On 2015年02月03日 06:14, Rafael J. Wysocki wrote:
On Monday, February 02, 2015 08:45:30 PM Hanjun Guo wrote:
From: Mark Salter msalter@redhat.com
The acpi_os_ioremap() function may be used to map normal RAM or IO regions. The current implementation simply uses ioremap_cache(). This will work for some architectures, but arm64 ioremap_cache() cannot be used to map IO regions which don't support caching.
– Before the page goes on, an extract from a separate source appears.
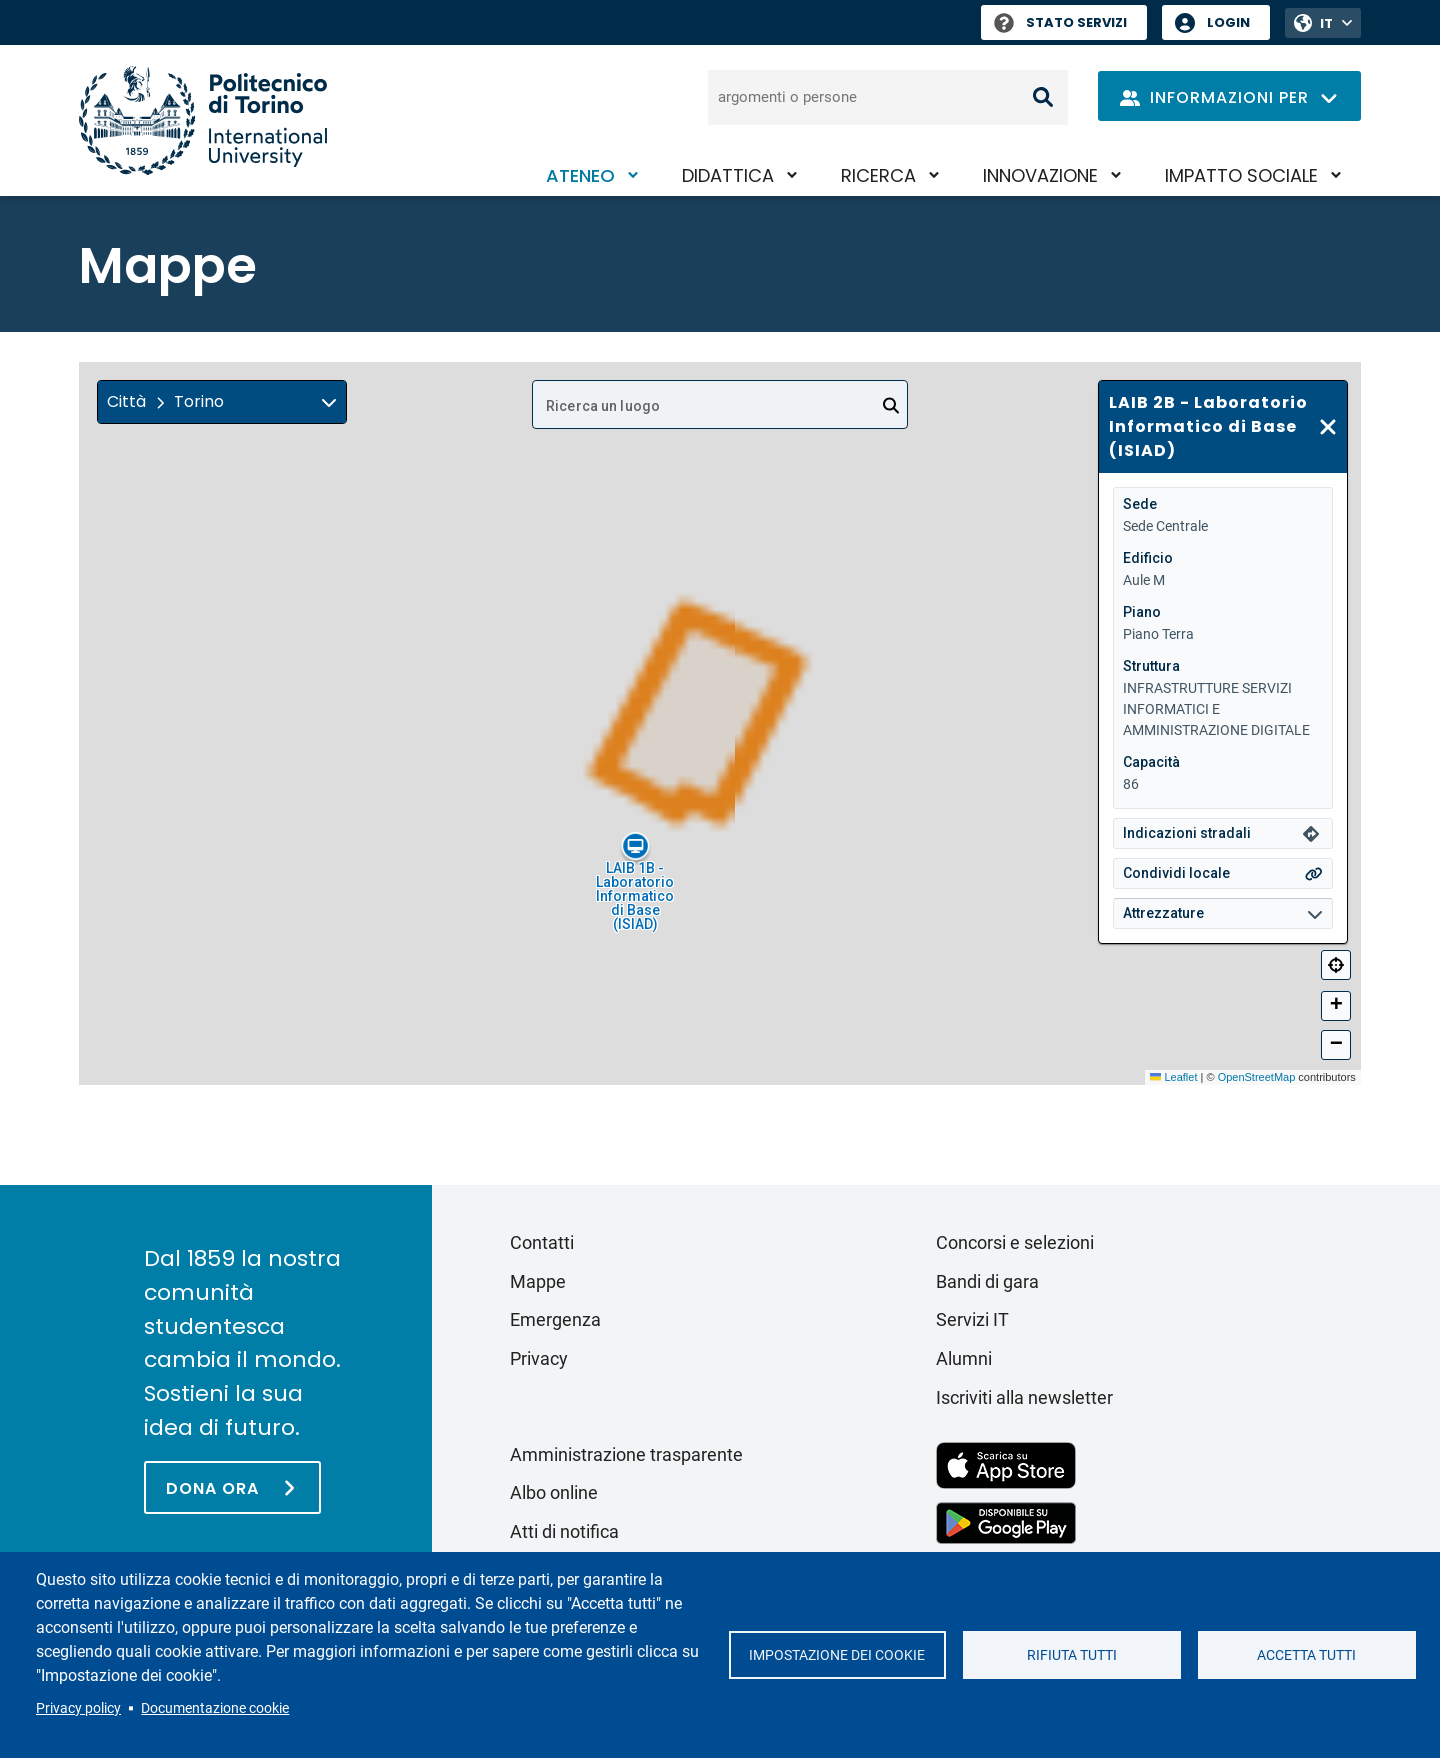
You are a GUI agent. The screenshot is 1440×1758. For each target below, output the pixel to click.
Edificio (1148, 558)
So for arm64, use ioremap() for non-RAM regions.
CC: Rafael J Wysocki rjw@rjwysocki.net Signed-off-by: Mark Salter msalter@redhat.com Signed-off-by: Hanjun Guo hanjun.guo@linaro.org
include/acpi/acpi_io.h | 6 ++++++ 1 file changed, 6 insertions(+)
diff --git a/include/acpi/acpi_io.h b/include/acpi/acpi_io.h index 444671e..9d573db 100644 --- a/include/acpi/acpi_io.h +++ b/include/acpi/acpi_io.h @@ -1,11 +1,17 @@ #ifndef _ACPI_IO_H_ #define _ACPI_IO_H_
+#include <linux/mm.h> #include <linux/io.h>
static inline void __iomem *acpi_os_ioremap(acpi_physical_address phys, acpi_size size) { +#ifdef CONFIG_ARM64
- if (!page_is_ram(phys >> PAGE_SHIFT))
return ioremap(phys, size);
+#endif
I don't want to see #ifdef CONFIG_ARM64 in this file.
There are multiple examples of how things like this are done. Generally, the logic is "If the architecture provides its own function for this, use that one, or use the generic one provided here otherwise."
OK. I think weak function would work.